You know what I think we should all do more often? Take a vacation in our home cities. For me, this is also known as “having visitors,” because they provide a great excuse to see the tourist sites, pick out special places to eat, and revisit old haunts. I got the best of both worlds when my Mom was in town for a visit recently; we did plenty of exploring and restaurant-hopping, but also got a chance to put together a few home-cooked goodies.
We made these stuffed eggplants for dinner one night, and we were both big fans! Of course, it’s not all that surprising that the two of us would gravitate to this dish given the chance. We never ate much eggplant growing up, as my dad likes to refer to it as “the evil purple fruit,” so with just the girls around, we could make as much eggplant as we wanted!

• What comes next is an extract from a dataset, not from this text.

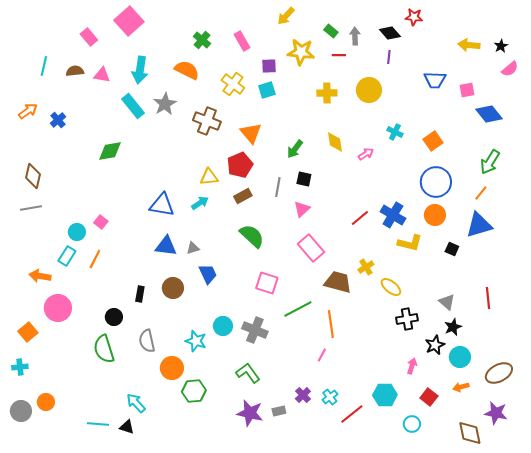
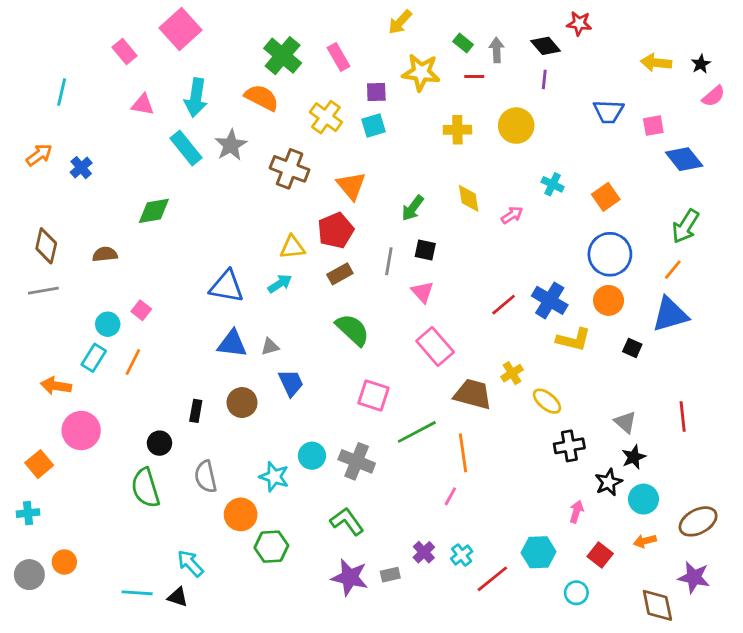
green cross: (202, 40) -> (283, 56), size x1.5
brown semicircle: (75, 71) -> (105, 254), moved
pink triangle: (302, 209) -> (422, 292), turned -30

These eggplant boats, as I like to call them, are stuffed with a mixture of ground turkey, mushrooms, zucchini, and fresh tomatoes. Top them off with melted cheese and fresh basil – it makes all the difference! What better way is there to get your veggies in beside putting them on on top of other veggies? Covering them with cheese doesn’t hurt either, but really I’d consider this a pretty solidly healthy dinner – especially considering how filling it was! We were both satisfied with half a boat, and the leftovers heated nicely when I ate them later that week. Our other cooking project: chocolate cupcakes with peanut butter, mocha, and vanilla swirled frosting… maybe weren’t quite as healthy. 🙂 Good thing there was a bake sale at my work the next day!
You could easily make these a vegetarian dish by replacing the ground turkey with beans (or just leaving it out), and the prep is pretty simple – the hardest part of making this was to find space for both my mom and I to chop ingredients in my one counter kitchen! Try serving this with some crusty French bread on the side, and a nice glass of red wine if you’re so inclined. I know we were!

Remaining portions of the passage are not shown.